I’d definitely recommend checking them out!
This protocol is ambitious, Jason. I think I would classify it as a curriculum embedded constructed response task. Generally, portfolios ask students to select artifacts from their ongoing work and write about them to point to features of their work that provide evidence of learning in their eyes. What if you did this. Give the students free access to the bot—they decide if, when, and how they use it. The task? Think about the six stories read in class. Rank order them according to how much you “like” the story. Focusing on the top two and the bottom two stories, write an essay pointing out the things you appreciate about the top two and the specific details that made you place the bottom two stories at the bottom. Note: This doesn’t have to mean you “dislike” them. Suggestion: Use the bot to help you generate some criteria you can apply to short stories help you talk those you like a lot and those you like not so much. You will have 40 minutes to complete this task. For a third of your grade, write a post task analysis responding to each question: 1. What problems did you face as you worked on this task? What did you do to solve them? 2) How did you use AI to support your work? How do you feel about these uses? 3) What did you learn about judging short stories? What questions remain for you?

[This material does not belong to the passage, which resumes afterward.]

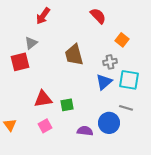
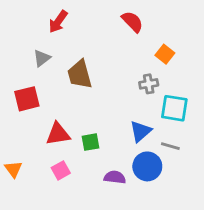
brown trapezoid: (74, 55) -> (80, 74), moved
red square: (20, 62) -> (27, 99), moved
blue triangle: (104, 82) -> (141, 131), moved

Thanks for sharing this! I'm a writing professor, so I can't entirely junk paper assignments (or else I'll be violating our program policy), but I like what you're doing here in terms of process over product. One question, though: how do you handle students who want to opt out of using AI at all? At my institution we're not allowed to require the use of AI for any assignment (and I agree with this approach, in terms of my own ethics), and so have to have an alternate but equivalent assignment for those who don't use AI (so in essence, I have to create two versions of every assignment and activity, whee!). I didn't see any alternate options in your Google Doc so I'm curious if you actually do require your students to interact with the AI? Do you get any pushback?